Look back at the regression equation: the vectors there are \boldsymbol{y}, \boldsymbol{X\beta}, and \boldsymbol{\varepsilon}. Each is of length n. We may want to use these vector ideas on those objects….
2.6.2 Handy linear algebra concepts
What about \boldsymbol{X} itself? That’s a matrix, so let’s look at some relevant definitions:
Column space of a matrix: The column space Col(\boldsymbol{X}) of \boldsymbol{X} is the span of its column vectors:
\boldsymbol{Xc} \in Col(\boldsymbol{X}) \;\forall\; \boldsymbol{c} \in \mathbb{R}^{k+1} It’s the space of “all vectors you could possibly get by multiplying \boldsymbol{X} and some vector.”
I like to use k to refer to the number of predictors in a regression model. Other sources prefer p. There’s no real difference, though.
Check yourself: if you have k predictors in your model, why are there k+1 columns in the \boldsymbol{X} matrix?
This is a subset of \mathbb{R}^{k+1}, where k+1 is the number of columns in your matrix.
We refer to it as k+1 because that matches up with the idea of having k predictor columns plus an intercept column.
Important note! The column space doesn’t necessarily include all of \mathbb{R}^{k+1}. For example, what if the whole last column of \boldsymbol{X} is 0s? Then it doesn’t actually matter what the last element of \boldsymbol{c} is – it’s always going to be multiplied by 0. So you’re operating in one fewer dimension than you thought!

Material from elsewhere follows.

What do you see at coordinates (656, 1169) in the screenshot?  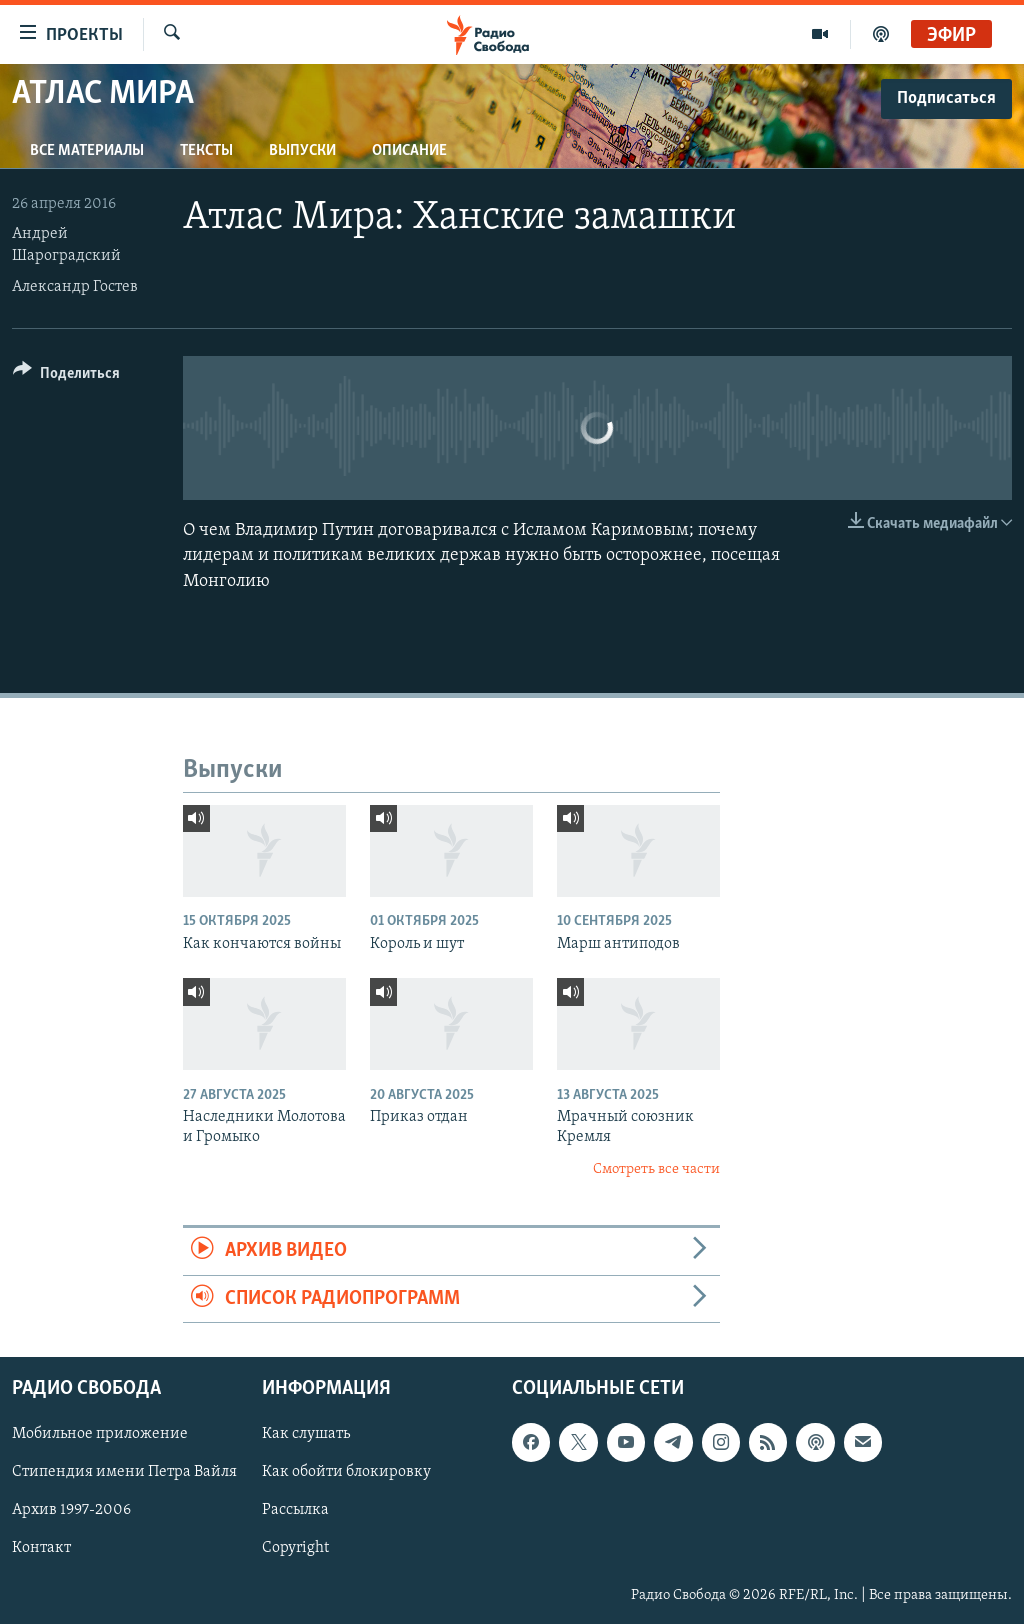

Rank of a matrix: The rank of any matrix \boldsymbol{A} is the dimension of the row space of \boldsymbol{A} (the space spanned by the rows of \boldsymbol{A}), which equals the dimension of the column space of \boldsymbol{A} (the space spanned by the columns of \boldsymbol{A}).
The rank is the number of linearly independent columns of a matrix. (What does “linearly independent columns” mean in terms of a predictor matrix?)

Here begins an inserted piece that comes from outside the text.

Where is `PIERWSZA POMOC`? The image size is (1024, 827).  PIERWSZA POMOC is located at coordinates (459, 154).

Norm of a vector: For a vector \boldsymbol{x}\in\mathbb{R}^n, the Euclidean norm is the length of the vector:
||x|| = \sqrt{x_1^2 + x_2^2 + \cdots + x_n^2}
This is what people probably mean if they just say “the norm,” but technically this is the L_2 or Euclidean norm. The fact that we are using this specific definition of the length of a vector underlies all the math we are about to do. Ask me about my research sometime!